Nie tak „Cieszyński Książę” wyobrażał sobie pobyt w Abu Zabi. Już w drugiej rundzie Glover Teixeira zmusił go do odklepania po świetnie zapiętym duszeniu. - Moje umiejętności zostały w pokoju hotelowym. Nie byłem dziś mistrzem, on był. On jest... Nie wiem, co to było. Potrzebuję czasu, by to przemyśleć. Coś było nie tak. To nie byłem ja. Nie chcę się usprawiedliwiać. Nigdzie się nie wybieram, wrócę na pewno. Potrzebuję odpocząć, nie jestem tchórzem. Będziecie mnie widzieć jeszcze w oktagonie - przyznał wprost podczas konferencji prasowej.
UFC 267. Niespodzianka dla Błachowicza po powrocie
Najpierw zawodnik wrócił jednak do kraju. Jan Błachowicz jest już w swoim domu i… pokazał piękną niespodziankę, którą przygotowali mu jego sąsiedzi. - Kochani, bardzo dziękuję. Od razu humorek się poprawił. Fajnie, że jesteście ze mną jak jest dobrze i jak jest źle. Od razu lepiej się robi na serduszku – powiedział Błachowicz na nagraniu na Instagramie.

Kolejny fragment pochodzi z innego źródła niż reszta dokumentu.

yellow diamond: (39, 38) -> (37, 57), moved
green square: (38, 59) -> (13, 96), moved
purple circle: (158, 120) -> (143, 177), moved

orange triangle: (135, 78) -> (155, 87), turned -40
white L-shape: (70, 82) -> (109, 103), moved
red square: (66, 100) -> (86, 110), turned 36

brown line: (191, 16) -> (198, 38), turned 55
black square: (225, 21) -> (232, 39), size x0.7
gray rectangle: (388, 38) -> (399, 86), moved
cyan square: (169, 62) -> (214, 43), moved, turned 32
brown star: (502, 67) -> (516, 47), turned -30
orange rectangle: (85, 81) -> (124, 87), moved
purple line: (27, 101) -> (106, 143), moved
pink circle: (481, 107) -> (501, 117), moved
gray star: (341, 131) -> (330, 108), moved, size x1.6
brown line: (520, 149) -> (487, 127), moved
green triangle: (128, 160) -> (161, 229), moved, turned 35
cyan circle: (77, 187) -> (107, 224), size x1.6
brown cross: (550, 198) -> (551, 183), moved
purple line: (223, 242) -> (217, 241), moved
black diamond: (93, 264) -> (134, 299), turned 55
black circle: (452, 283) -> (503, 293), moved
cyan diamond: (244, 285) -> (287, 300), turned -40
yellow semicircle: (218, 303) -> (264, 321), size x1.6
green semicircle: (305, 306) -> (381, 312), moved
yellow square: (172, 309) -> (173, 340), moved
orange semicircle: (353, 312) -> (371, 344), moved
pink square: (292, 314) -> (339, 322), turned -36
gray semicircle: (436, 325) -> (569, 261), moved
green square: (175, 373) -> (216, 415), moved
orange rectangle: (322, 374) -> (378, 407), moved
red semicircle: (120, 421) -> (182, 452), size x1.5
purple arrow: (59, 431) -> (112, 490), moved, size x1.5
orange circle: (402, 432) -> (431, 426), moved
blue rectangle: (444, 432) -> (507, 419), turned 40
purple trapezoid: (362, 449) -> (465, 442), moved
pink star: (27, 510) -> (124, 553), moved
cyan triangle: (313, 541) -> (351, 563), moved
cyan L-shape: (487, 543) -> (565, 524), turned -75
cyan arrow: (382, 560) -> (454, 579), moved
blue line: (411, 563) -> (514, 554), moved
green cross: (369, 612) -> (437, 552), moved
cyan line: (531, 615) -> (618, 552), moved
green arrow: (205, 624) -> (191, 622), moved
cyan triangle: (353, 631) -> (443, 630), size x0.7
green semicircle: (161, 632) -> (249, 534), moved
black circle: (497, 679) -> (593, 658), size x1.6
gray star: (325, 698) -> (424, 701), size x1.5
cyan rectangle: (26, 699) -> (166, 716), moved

Na drzwiach widać było nie tylko piękne obrazki czy wyklejanki ze zdjęciami. Pojawiły się także napisy „Witamy w domu” czy „Jan Błachowicz – nasz mistrz”. Nie zabrakło wielkich balonów. Na twarzy byłego mistrza organizacji UFC w kategorii półciężkiej zagościł szeroki uśmiech.